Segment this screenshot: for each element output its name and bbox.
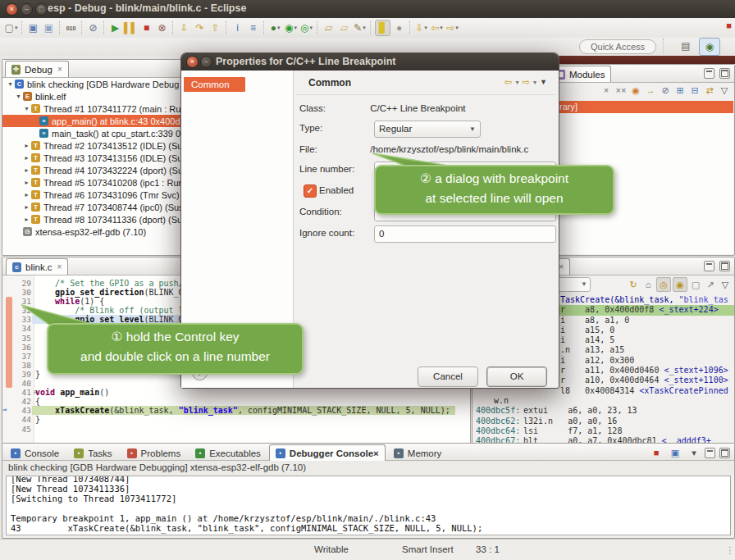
tab-close-icon[interactable]: ×	[559, 262, 564, 271]
line-number[interactable]: 40	[12, 379, 31, 388]
tree-expander-icon[interactable]: ▸	[22, 179, 31, 186]
new-wizard-icon[interactable]: ▢▾	[4, 20, 18, 35]
tab-tasks[interactable]: ▪Tasks	[67, 444, 118, 462]
refresh-icon[interactable]: ↻	[627, 278, 640, 291]
window-close-icon[interactable]: ×	[6, 3, 18, 16]
disconnect-icon[interactable]: ⊗	[155, 20, 169, 35]
console-menu-icon[interactable]: ▾	[687, 446, 701, 459]
toggle-mark-icon[interactable]: ●	[392, 20, 406, 35]
tree-expander-icon[interactable]: ▾	[6, 80, 15, 88]
dialog-close-icon[interactable]: ×	[186, 56, 199, 68]
console-output[interactable]: [New Thread 1073408744][New Thread 10734…	[6, 476, 731, 535]
tab-console[interactable]: ▪Console	[4, 444, 66, 462]
forward-icon[interactable]: ⇨	[522, 76, 530, 88]
minimize-view-icon[interactable]	[705, 448, 715, 458]
tab-blink-c[interactable]: c blink.c ×	[6, 258, 68, 275]
line-number[interactable]: 39	[12, 370, 31, 379]
instruction-stepping-icon[interactable]: i	[231, 20, 244, 35]
terminate-console-icon[interactable]: ■	[650, 446, 663, 459]
step-into-icon[interactable]: ⇩	[177, 20, 191, 35]
debug-perspective-icon[interactable]: ◉	[699, 38, 720, 56]
tab-close-icon[interactable]: ×	[57, 65, 62, 74]
tree-expander-icon[interactable]: ▸	[22, 203, 31, 211]
maximize-view-icon[interactable]	[719, 448, 730, 458]
line-number[interactable]: 36	[12, 343, 31, 352]
collapse-all-icon[interactable]: ⊟	[688, 84, 701, 97]
back-icon[interactable]: ⇦	[504, 76, 513, 88]
tree-expander-icon[interactable]: ▸	[22, 216, 31, 223]
show-threads-icon[interactable]: ≡	[246, 20, 260, 35]
terminate-icon[interactable]: ■	[139, 20, 153, 35]
tree-expander-icon[interactable]: ▸	[22, 154, 31, 162]
last-edit-location-icon[interactable]: ⇩▾	[414, 20, 428, 35]
show-opcodes-icon[interactable]: ◎	[656, 277, 671, 292]
skip-breakpoints-icon[interactable]: ⊘	[86, 20, 100, 35]
expand-all-icon[interactable]: ⊞	[673, 84, 687, 97]
skip-all-icon[interactable]: ⊘	[659, 84, 672, 97]
filter-icon[interactable]: ◉	[629, 84, 642, 97]
home-icon[interactable]: ⌂	[641, 278, 655, 291]
modules-selected-row[interactable]: rary]	[548, 101, 733, 113]
ok-button[interactable]: OK	[486, 367, 547, 387]
toolbar-overflow-icon[interactable]: ■	[726, 20, 732, 30]
line-number[interactable]: 45	[12, 425, 31, 434]
tree-expander-icon[interactable]: ▸	[22, 166, 31, 174]
tab-problems[interactable]: ▪Problems	[121, 444, 188, 462]
step-over-icon[interactable]: ↷	[193, 20, 207, 35]
tab-close-icon[interactable]: ×	[373, 448, 379, 458]
maximize-view-icon[interactable]	[719, 261, 730, 271]
step-return-icon[interactable]: ⇧	[208, 20, 222, 35]
back-menu-icon[interactable]: ▾	[515, 79, 518, 86]
goto-file-icon[interactable]: →	[644, 84, 657, 97]
tab-debugger-console[interactable]: ▪Debugger Console×	[269, 444, 386, 461]
remove-all-icon[interactable]: ××	[614, 84, 628, 97]
type-combo[interactable]: Regular ▼	[374, 121, 481, 138]
view-menu-icon[interactable]: ▽	[719, 278, 732, 291]
enabled-checkbox[interactable]: ✓	[304, 184, 317, 198]
suspend-icon[interactable]: ▌▌	[124, 20, 138, 35]
display-console-icon[interactable]: ▣	[669, 446, 682, 459]
quick-access-button[interactable]: Quick Access	[579, 39, 656, 54]
line-number[interactable]: 29	[12, 279, 31, 288]
minimize-view-icon[interactable]	[704, 68, 714, 79]
forward-menu-icon[interactable]: ▾	[533, 79, 536, 86]
line-number[interactable]: 37	[12, 352, 31, 361]
maximize-view-icon[interactable]	[719, 68, 730, 79]
line-number[interactable]: 41	[12, 388, 31, 397]
annotate-icon[interactable]: ✎▾	[353, 20, 367, 35]
save-icon[interactable]: ▣	[26, 20, 40, 35]
chevron-down-icon[interactable]: ▼	[581, 278, 587, 291]
tree-expander-icon[interactable]: ▾	[22, 105, 31, 112]
line-number[interactable]: 35	[12, 334, 31, 343]
run-icon[interactable]: ◉▾	[284, 20, 298, 35]
breakpoint-icon[interactable]: ⇒	[2, 405, 7, 414]
open-folder-icon[interactable]: ▱	[322, 20, 336, 35]
cancel-button[interactable]: Cancel	[418, 367, 478, 387]
resume-icon[interactable]: ▶	[108, 20, 122, 35]
back-icon[interactable]: ⇦▾	[430, 20, 444, 35]
line-number[interactable]: 38	[12, 361, 31, 370]
open-resource-icon[interactable]: ▱	[337, 20, 351, 35]
line-number[interactable]: 30	[12, 288, 31, 297]
tree-expander-icon[interactable]: ▾	[14, 93, 23, 100]
show-source-icon[interactable]: ◉	[673, 277, 687, 292]
sidebar-item-common[interactable]: Common	[184, 77, 245, 92]
remove-icon[interactable]: ×	[600, 84, 613, 97]
dialog-minimize-icon[interactable]: –	[200, 56, 212, 68]
tab-memory[interactable]: ▪Memory	[387, 444, 449, 462]
debug-icon[interactable]: ●▾	[268, 20, 282, 35]
tree-expander-icon[interactable]: ▸	[22, 142, 31, 149]
line-number[interactable]: 44	[12, 415, 31, 424]
tree-expander-icon[interactable]: ▸	[22, 191, 31, 198]
forward-icon[interactable]: ⇨▾	[445, 20, 459, 35]
ignore-count-input[interactable]: 0	[374, 225, 556, 243]
save-all-icon[interactable]: ▣	[42, 20, 56, 35]
view-menu-icon[interactable]: ▼	[540, 78, 547, 86]
link-debug-icon[interactable]: ⇄	[703, 84, 716, 97]
tab-debug[interactable]: ✣ Debug ×	[5, 61, 69, 77]
view-menu-icon[interactable]: ▽	[718, 84, 731, 97]
profile-icon[interactable]: ◎▾	[299, 20, 313, 35]
cpp-perspective-icon[interactable]: ▤	[676, 38, 696, 54]
highlight-icon[interactable]: ▊	[375, 20, 390, 36]
tab-close-icon[interactable]: ×	[57, 262, 62, 271]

··········

_What you will do_.
Which lines of the records above contain the word "close"? Report each one.

_Exercise solution_.
tab-close-icon[interactable]: ×	[559, 262, 564, 271]
window-close-icon[interactable]: ×	[6, 3, 18, 16]
dialog-close-icon[interactable]: ×	[186, 56, 199, 68]
tab-close-icon[interactable]: ×	[57, 65, 62, 74]
tab-close-icon[interactable]: ×	[373, 448, 379, 458]
tab-close-icon[interactable]: ×	[57, 262, 62, 271]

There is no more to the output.